▸ **Source data**:
========================================================================

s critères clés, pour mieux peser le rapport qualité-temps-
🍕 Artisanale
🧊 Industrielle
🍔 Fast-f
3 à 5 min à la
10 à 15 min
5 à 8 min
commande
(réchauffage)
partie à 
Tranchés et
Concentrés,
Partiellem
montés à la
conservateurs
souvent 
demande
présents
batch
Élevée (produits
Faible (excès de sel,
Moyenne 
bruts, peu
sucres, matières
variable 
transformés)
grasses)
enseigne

========================================================================

▸ **TASK DETAILS**: All entries must be repeated exactly.

▸ **ANSWER SECTION**:
s critères clés, pour mieux peser le rapport qualité-temps-
🍕 Artisanale
🧊 Industrielle
🍔 Fast-f
3 à 5 min à la
10 à 15 min
5 à 8 min
commande
(réchauffage)
partie à 
Tranchés et
Concentrés,
Partiellem
montés à la
conservateurs
souvent 
demande
présents
batch
Élevée (produits
Faible (excès de sel,
Moyenne 
bruts, peu
sucres, matières
variable 
transformés)
grasses)
enseigne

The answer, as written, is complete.